Entre effroi et délectation, l’esthetique du sublime
« Mon corps est fait de la même chair que le monde ». Cette phrase de Maurice Merleau-Ponty résonne d’une manière particulière au regard de l’exposition « Sublime, les tremblements du monde » au Centre Pompidou-Metz, dont ce beau catalogue fait état et complète le propos. Car il est bien question du rapport de l’homme à la nature, de sa manière de la regarder, de la considérer, de la faire étrangère ou de la même matière que lui.
Cette exposition fait écho aux grandes colères de la nature de ces dernières années et aux manquements technologiques de l’homme : tremblements de terre et tsunami en Indonésie et au Japon, tempête Katrina aux USA, incident nucléaire à Tchernobyl, pour en nommer quelques-uns. Nous, contemporains, avons été saisis d’effroi et en même temps subjugués par la puissance de la nature et la force esthétique des formes que prenait l’événement.
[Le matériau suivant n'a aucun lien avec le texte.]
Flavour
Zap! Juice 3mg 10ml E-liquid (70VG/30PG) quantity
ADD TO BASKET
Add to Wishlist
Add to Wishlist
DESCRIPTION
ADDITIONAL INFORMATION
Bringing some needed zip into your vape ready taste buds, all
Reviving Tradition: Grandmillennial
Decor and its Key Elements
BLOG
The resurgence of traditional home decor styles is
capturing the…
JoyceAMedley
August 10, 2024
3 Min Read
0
Alors pour comprendre et envisager, entre autre, les enjeux climatiques qui nous attendent et l’ambiguïté de notre regard sur ces catastrophes, cette exposition revisite avec le curseur de l’histoire de l’art la notion de « Sublime » née avec Edmund Burke au XVIIIe, c’est à dire une manière de définir notre relation et notre sentiment de petitesse face à l’immensité de la nature. Frisson, émotion, répulsion disent notre ambivalente fascination devant « Les tremblements du monde ». Trois cent œuvres reviennent sur l’expérience de l’homme et de l’artiste face à la nature et tentent d’amener le spectateur à s’interroger sur son rapport à l’environnement. Différents médiums sont convoqués, artistes anciens et contemporains se côtoient dans cette tentative.
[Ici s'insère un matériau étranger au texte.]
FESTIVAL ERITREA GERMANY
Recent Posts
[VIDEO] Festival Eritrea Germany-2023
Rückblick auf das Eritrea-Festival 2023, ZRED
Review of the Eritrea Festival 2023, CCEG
Faire la généalogie de notre rapport au sentiment du Sublime passe tout d’abord par la représentation de la nature tourmentée ou grandiose avec Turner, Friedrich, Missika, Allouche… Tempêtes et volcans sont convoqués. Cette nature qui nous dépasse va s’incarner dans des imaginaires de la catastrophe avec Robert Smithson, Lars von trier, Léonard de Vinci, Cornelia Parker… et s’amplifier avec la catastrophe invisible provoquée par la domination de la nature par l’homme avec Darren Almond, Barbara Leisgen, Robert Adams… La nature nous dépasse toujours mais elle est désormais dépassée par l’homme. Face à cette nouvelle donne, le regard des artistes va se déplacer, s’engager et essayer d’inventer des réponses. Réponses utopiques avec des alternatives architecturales pour protéger la vie avec Juan Navarro Baldeweg, Klaus Pinter, Jacques Rougerie… Réponses à partir d’une série de gestes de protection, de soin, de régénération, de transformation du paysage avec Gina Pane, Ana Mendieta, Agnes Denes… Réponse mémorielle avec l’installation de Tadashi Kawamata « Under the water » dédiée aux victimes du Japon, une façon d’interroger la mémoire du spectateur.
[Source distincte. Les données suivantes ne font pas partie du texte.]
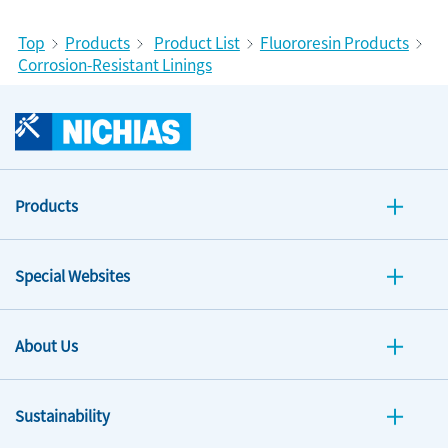
Top
Products
Product List
Fluororesin Products
Corrosion-Resistant Linings
Products
Special Websites
About Us
Sustainability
Ce catalogue, grâce à une documentation visuelle et réflexive, rend bien compte de l’évolution de la notion du Sublime à travers les siècles. Cinq grandes introductions de contributeurs différents donnent les grands axes de l’exposition : « Chaosmos » par Hélène Guenin, « Sublime et cosmos, du romantisme à l’art contemporain » par Olivier Schefer, « De l’imaginaire fossile au cours du pétrole » par Hélène Meisel, « Land art et écologie » par Serge Paul, « L’anthropocène et l’esthétique du sublime » par Jean-Baptiste Fressoz. Ces grands chapitres sont suivis d’une approche chronologique de la représentation de la nature : La nature trop loin, imaginaires de la catastrophe, la tragédie du paysage, alternatives, réenchantement. Tous ces textes sont au service des œuvres et des artistes ici présentés grâce à des reproductions de formats divers, souvent en pleine page. Chaque œuvre, chaque artiste est documenté d’une manière minutieuse et replacé dans le contexte de cette exposition. Ce catalogue s’achève sur des artistes donnant une vision plus pacifiée de notre sentiment de la nature.
Tous, par leur intervention, deviennent eux-mêmes créateurs de Sublime.
Sublime, les tremblements du monde, sous la direction d’Hélène Guenin, catalogue d’exposition Centre Pompidou-Metz, 11 février-5 septembre 2016, 223p, illustrations couleur, noir et blanc, Centre Pompidou-Metz Editions, 2016.